* YOUR INSTRUCTIONS
Every record below is to be repeated exactly, with the pictures left out.

* RECORDS SHOWN
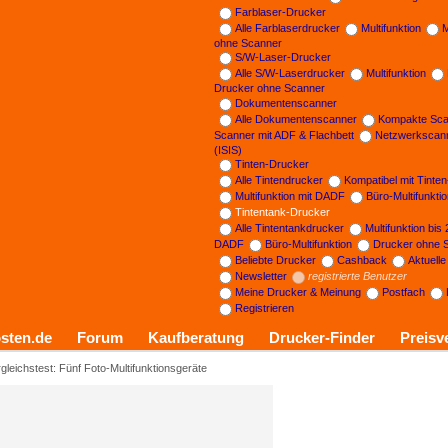
Farblaser-Drucker
Alle Farblaserdrucker
Multifunktion
M
ohne Scanner
S/W-Laser-Drucker
Alle S/W-Laserdrucker
Multifunktion
Drucker ohne Scanner
Dokumentenscanner
Alle Dokumentenscanner
Kompakte Sca
Scanner mit ADF & Flachbett
Netzwerkscan
(ISIS)
Tinten-Drucker
Alle Tintendrucker
Kompatibel mit Tinte
Multifunktion mit DADF
Büro-Multifunkti
Tintentank-Drucker
Alle Tintentankdrucker
Multifunktion bis
DADF
Büro-Multifunktion
Drucker ohne 
Beliebte Drucker
Cashback
Aktuell
Newsletter
registrierte Benutzer
Meine Drucker & Meinung
Postfach
Registrieren
sten.de
Forum
Kaufberatung
Drucker-Finder
Preisv
gleichstest: Fünf Foto-Multifunktionsgeräte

* ANSWER TO THIS EXERCISE
Farblaser-Drucker
Alle Farblaserdrucker
Multifunktion
M
ohne Scanner
S/W-Laser-Drucker
Alle S/W-Laserdrucker
Multifunktion
Drucker ohne Scanner
Dokumentenscanner
Alle Dokumentenscanner
Kompakte Sca
Scanner mit ADF & Flachbett
Netzwerkscan
(ISIS)
Tinten-Drucker
Alle Tintendrucker
Kompatibel mit Tinte
Multifunktion mit DADF
Büro-Multifunkti
Tintentank-Drucker
Alle Tintentankdrucker
Multifunktion bis
DADF
Büro-Multifunktion
Drucker ohne 
Beliebte Drucker
Cashback
Aktuell
Newsletter
registrierte Benutzer
Meine Drucker & Meinung
Postfach
Registrieren
sten.de
Forum
Kaufberatung
Drucker-Finder
Preisv
gleichstest: Fünf Foto-Multifunktionsgeräte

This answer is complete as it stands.